After years of negotiation, Rome and Bern sign the agreement - Frontier workers are divided into two categories - The most important innovations will be valid only for those who start working after the entry into force of the agreement

Border workers, Italy-Switzerland agreement: here's what it provides

Italy and Switzerland they signed on Wednesday in Rome a new agreement on the tax treatment of frontier workers (i.e., in most cases, people who live in Italy but work in Switzerland). The new agreement will become operational only after the parliamentary go-ahead from the two countries and will replace the one in force today, which dates back to 1974.

The Treasury explains in a note that there are two key points of the agreement: "The recognition of the specificity and role of border Municipalities and the reduction of the tax burden on frontier workers".

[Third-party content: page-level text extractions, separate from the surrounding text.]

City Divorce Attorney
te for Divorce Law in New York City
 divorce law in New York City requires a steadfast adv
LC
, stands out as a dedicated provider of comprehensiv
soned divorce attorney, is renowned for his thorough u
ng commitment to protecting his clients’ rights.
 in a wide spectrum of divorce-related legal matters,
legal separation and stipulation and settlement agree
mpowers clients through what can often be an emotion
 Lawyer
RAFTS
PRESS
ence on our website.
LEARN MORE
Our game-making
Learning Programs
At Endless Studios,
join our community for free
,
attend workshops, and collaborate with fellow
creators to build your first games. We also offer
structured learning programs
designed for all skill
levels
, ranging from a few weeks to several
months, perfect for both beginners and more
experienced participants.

Here's what the deal provides.

First of all, the agreement defines "frontier workers" as those who reside within 20 km of the border and who, in principle, return home every day. But this macro-category contains two subsets.

THE “NEW FRONTIERS”

"New cross-border commuters" means people entering the labor market as cross-border commuters from the date of entry into force of the agreement. On these workers, the State in which the activity is carried out will apply a levy equal to 80% of the taxes that can be collected at source (today the quota is 61,2%). The new border workers "will be subject to ordinary taxation also in the State of residence - writes the Treasury - which will eliminate double taxation".

THE "CURRENT FRONTIERS"

Instead, the "current cross-border commuters" - i.e. those who work or have worked in the cantons of Graubünden, Ticino or Valais in the period between 31 December 2018 and the date of entry into force of the new agreement - will continue to be taxed exclusively in Swiss. Until the end of 2033, Bern will pay financial compensation to the Italian border municipalities equal to 40% of the withholding tax levied by Switzerland. After 2033, Switzerland will retain all of its tax revenue.

THE OTHER MEASURES

Furthermore, the government has made two commitments:

  • raise the no-tax area from 8 to 10 euros for the income from employment of frontier workers;
  • exclude family allowances from the tax base disbursed by the social security institutions of the State in which the frontier worker works.

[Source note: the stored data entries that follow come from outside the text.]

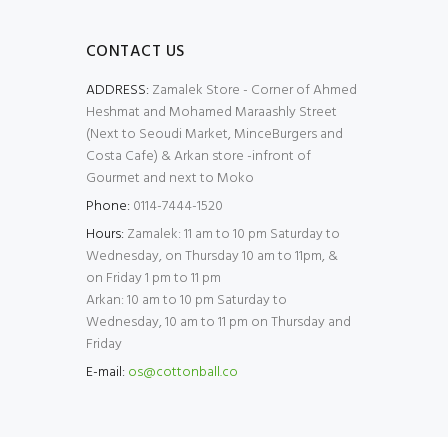
CONTACT US
ADDRESS:
Zamalek Store - Corner of Ahmed
Heshmat and Mohamed Maraashly Street
(Next to Seoudi Market, MinceBurgers and
Costa Cafe) & Arkan store -infront of
Gourmet and next to Moko
Phone:
0114-7444-1520
Hours:
Zamalek: 11 am to 10 pm Saturday to
Wednesday, on Thursday 10 am to 11pm, &
on Friday 1 pm to 11 pm
Arkan: 10 am to 10 pm Saturday to
Wednesday, 10 am to 11 pm on Thursday and
Friday
E-mail:
os@cottonball.co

It's not over. With the aim of defining a statute for frontier workers, within the next month of April "an inter-ministerial discussion table coordinated by the Government will be set up - continues the MEF - within which proposals on the subject of security and social dialogue, the labor market and transnational cooperation will be addressed".

From a financial point of view, the executive “is committed to guaranteeing structurally resources for the Border Municipalities equal to those due for 2019, approximately 90 million euro, and, at the same time, the financing of economic and social development projects of the territories concerned from any higher revenues net of the costs of the measures envisaged by the Memorandum itself".

The agreement is the result of a long negotiation between Italy and Switzerland. After putting aside the draft agreement reached in 2015, in recent months Rome and Bern have reworked the text until a compromise is found.

In the definition phase of the agreement, the trade unions and the Association of Italian border municipalities and the authorities of the Cantons of Graubünden, Ticino and Valais were consulted.